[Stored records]

*** Begin section ***

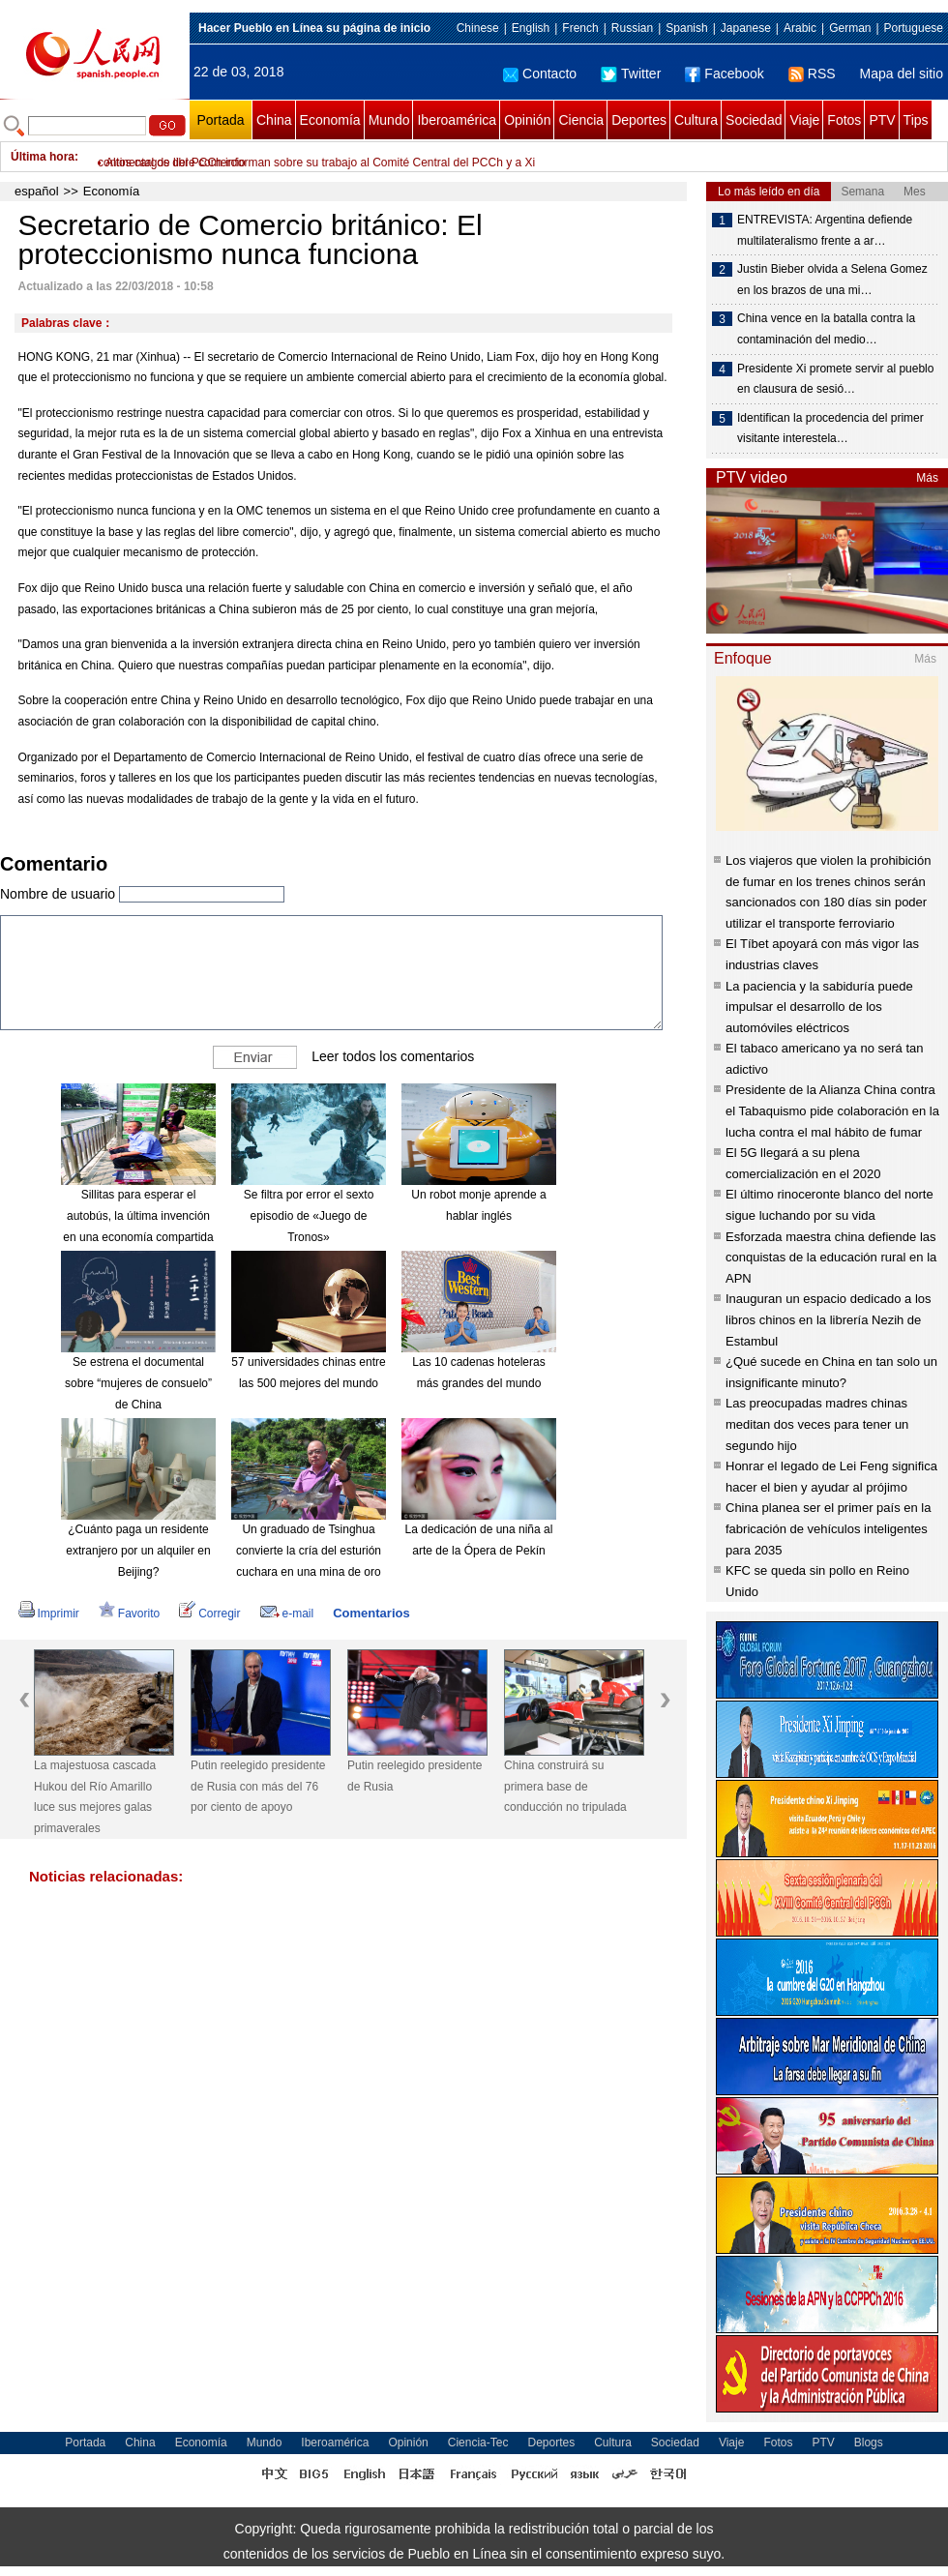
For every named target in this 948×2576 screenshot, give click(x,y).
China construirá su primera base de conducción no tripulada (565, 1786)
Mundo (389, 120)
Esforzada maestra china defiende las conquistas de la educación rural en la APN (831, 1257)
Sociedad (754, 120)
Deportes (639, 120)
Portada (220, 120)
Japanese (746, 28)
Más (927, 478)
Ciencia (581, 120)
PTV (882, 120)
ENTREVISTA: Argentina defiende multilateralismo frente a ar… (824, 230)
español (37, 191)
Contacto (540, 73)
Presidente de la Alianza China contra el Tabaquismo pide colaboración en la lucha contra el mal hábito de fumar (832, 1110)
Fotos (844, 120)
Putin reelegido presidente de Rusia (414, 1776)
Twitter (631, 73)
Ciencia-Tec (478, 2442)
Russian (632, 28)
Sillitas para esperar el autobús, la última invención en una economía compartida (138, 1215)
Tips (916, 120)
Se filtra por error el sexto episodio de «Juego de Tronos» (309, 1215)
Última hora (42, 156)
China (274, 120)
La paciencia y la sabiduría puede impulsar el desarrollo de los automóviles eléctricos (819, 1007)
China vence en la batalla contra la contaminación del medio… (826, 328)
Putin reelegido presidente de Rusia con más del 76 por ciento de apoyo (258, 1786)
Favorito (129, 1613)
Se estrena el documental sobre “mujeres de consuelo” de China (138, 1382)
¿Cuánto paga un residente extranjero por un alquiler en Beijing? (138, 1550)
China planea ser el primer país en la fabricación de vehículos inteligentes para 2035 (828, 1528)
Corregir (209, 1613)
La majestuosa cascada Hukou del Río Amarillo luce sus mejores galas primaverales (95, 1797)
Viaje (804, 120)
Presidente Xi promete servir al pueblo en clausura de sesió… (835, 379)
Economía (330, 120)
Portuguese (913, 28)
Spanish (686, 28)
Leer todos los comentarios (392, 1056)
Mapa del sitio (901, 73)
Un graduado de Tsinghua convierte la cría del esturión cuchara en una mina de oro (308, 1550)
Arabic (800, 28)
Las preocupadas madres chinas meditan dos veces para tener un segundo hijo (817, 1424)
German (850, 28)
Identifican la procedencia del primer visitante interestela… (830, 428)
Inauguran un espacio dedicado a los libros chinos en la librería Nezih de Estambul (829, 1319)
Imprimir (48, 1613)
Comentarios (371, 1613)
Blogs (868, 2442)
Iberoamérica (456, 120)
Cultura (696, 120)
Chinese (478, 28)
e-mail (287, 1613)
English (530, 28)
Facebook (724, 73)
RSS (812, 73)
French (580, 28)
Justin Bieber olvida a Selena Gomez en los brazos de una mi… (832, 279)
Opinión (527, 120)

*** End section ***

[EXERCISE BRIEF]
Quote all of the entries word for word, omitting any pictures.

[WRITTEN RESPONSE]
For every named target in this 948×2576 screenshot, give click(x,y).
China construirá su primera base de conducción no tripulada (565, 1786)
Mundo (389, 120)
Esforzada maestra china defiende las conquistas de la educación rural en la APN (831, 1257)
Sociedad (754, 120)
Deportes (639, 120)
Portada (220, 120)
Japanese (746, 28)
Más (927, 478)
Ciencia (581, 120)
PTV (882, 120)
ENTREVISTA: Argentina defiende multilateralismo frente a ar… (824, 230)
español (37, 191)
Contacto (540, 73)
Presidente de la Alianza China contra el Tabaquismo pide colaboración en la lucha contra el mal hábito de fumar (832, 1110)
Fotos (844, 120)
Putin reelegido presidente de Rusia (414, 1776)
Twitter (631, 73)
Ciencia-Tec (478, 2442)
Russian (632, 28)
Sillitas para esperar el autobús, la última invención en una economía compartida (138, 1215)
Tips (916, 120)
Se filtra por error el sexto episodio de «Juego de Tronos» (309, 1215)
Última hora (42, 156)
China (274, 120)
La paciencia y la sabiduría puede impulsar el desarrollo de los automóviles eléctricos (819, 1007)
China vence en la batalla contra la contaminación del medio… (826, 328)
Putin reelegido presidente de Rusia con más del 76 por ciento de apoyo (258, 1786)
Favorito (129, 1613)
Se estrena el documental sobre “mujeres de consuelo” de China (138, 1382)
¿Cuánto paga un residente extranjero por un alquiler en Beijing? (138, 1550)
China planea ser el primer país en la fabricación de vehículos inteligentes para 2035 (828, 1528)
Corregir (209, 1613)
La majestuosa cascada Hukou del Río Amarillo luce sus mejores galas primaverales (95, 1797)
Viaje (804, 120)
Presidente Xi promete servir al pueblo en clausura de sesió… (835, 379)
Economía (330, 120)
Portuguese (913, 28)
Spanish (686, 28)
Leer todos los comentarios (392, 1056)
Mapa del sitio (901, 73)
Un graduado de Tsinghua convierte la cría del esturión cuchara en una mina de oro (308, 1550)
Arabic (800, 28)
Las preocupadas madres chinas meditan dos veces para tener un segundo hijo (817, 1424)
German (850, 28)
Identifican la procedencia del primer visitante interestela… (830, 428)
Inauguran un espacio dedicado a los libros chinos en la librería Nezih de Estambul (829, 1319)
Imprimir (48, 1613)
Comentarios (371, 1613)
Blogs (868, 2442)
Iberoamérica (456, 120)
Cultura (696, 120)
Chinese (478, 28)
e-mail (287, 1613)
English (530, 28)
Facebook (724, 73)
RSS (812, 73)
French (580, 28)
Justin Bieber olvida a Selena Gomez en los brazos de una mi… (832, 279)
Opinión (527, 120)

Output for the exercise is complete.